The amount of an annuity for 10 years is $8000. What is the size of it's annual payment if the rate is 4% compounded annually

To find the size of the annual payment, or the annuity payment, we need to use the formula for the present value of an annuity. The present value of an annuity (PVA) is given by:

PVA = PMT × (1 - (1 + r)^-n) / r

where
- PMT = annual payment (what we are solving for)
- r = annual interest rate (4% or 0.04 in decimal form)
- n = number of periods (10 years)

We have been given that the present value of the annuity (PVA) is $8,000, the annual interest rate (r) is 4%, and the number of periods (n) is 10 years.

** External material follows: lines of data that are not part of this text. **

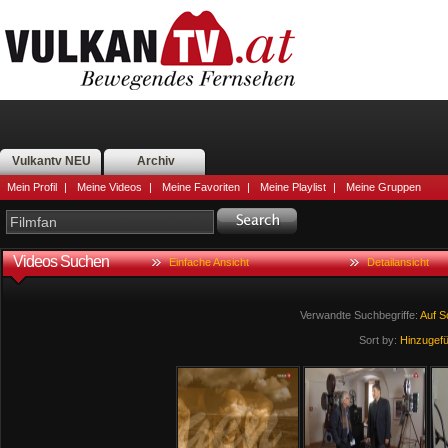
Vulkantv NEU
Archiv
Mein Profil
|
Meine Videos
|
Meine Favoriten
|
Meine Playlist
|
Meine Gruppen
Videos Suchen
Einfache Ansicht
Detailansicht
Verwandte Suchbegriffe:
Auf
S
Sort by:
Hinzugef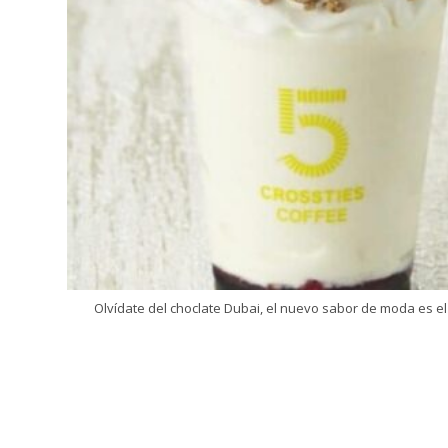
Olvídate del choclate Dubai, el nuevo sabor de moda es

Rearranging the formula to solve for PMT:

PMT = PVA / ((1 - (1 + r)^-n) / r)

Let's plug in the values to compute PMT.

PMT = $8,000 / ((1 - (1 + 0.04)^-10) / 0.04)

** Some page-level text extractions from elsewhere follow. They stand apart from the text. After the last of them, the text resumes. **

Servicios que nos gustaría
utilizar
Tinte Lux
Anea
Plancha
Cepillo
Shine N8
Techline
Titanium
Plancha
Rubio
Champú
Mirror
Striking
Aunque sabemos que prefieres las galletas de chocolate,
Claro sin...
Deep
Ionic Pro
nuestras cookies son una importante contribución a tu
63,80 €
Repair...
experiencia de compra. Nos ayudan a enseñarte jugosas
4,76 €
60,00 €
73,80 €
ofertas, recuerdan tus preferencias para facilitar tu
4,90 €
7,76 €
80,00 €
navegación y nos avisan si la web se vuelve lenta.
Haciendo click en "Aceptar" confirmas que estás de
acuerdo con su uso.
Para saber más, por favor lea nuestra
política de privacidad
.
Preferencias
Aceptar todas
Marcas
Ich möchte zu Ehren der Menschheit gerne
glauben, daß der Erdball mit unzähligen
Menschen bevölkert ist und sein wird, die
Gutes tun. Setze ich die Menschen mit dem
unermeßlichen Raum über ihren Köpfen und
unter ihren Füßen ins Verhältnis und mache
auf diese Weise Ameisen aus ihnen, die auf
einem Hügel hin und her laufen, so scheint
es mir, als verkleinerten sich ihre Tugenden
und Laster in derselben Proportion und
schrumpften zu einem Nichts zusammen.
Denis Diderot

Now, let's calculate the right part of the equation (1 - (1 + 0.04)^-10) / 0.04:

(1 + 0.04)^-10 = (1.04)^-10 ≈ 0.67556468

1 - (1.04)^-10 ≈ 1 - 0.67556468 ≈ 0.32443532

Now, divide that by the interest rate:

0.32443532 / 0.04 ≈ 8.110883

Finally, to get the PMT:

PMT ≈ $8,000 / 8.110883 ≈ $986.03

Therefore, the approximate size of the annual payment for the annuity is $986.03. Keep in mind that this is an approximation due to rounding, and to get the precise figure, a financial calculator or software that handles such calculations could be used to provide a more accurate answer.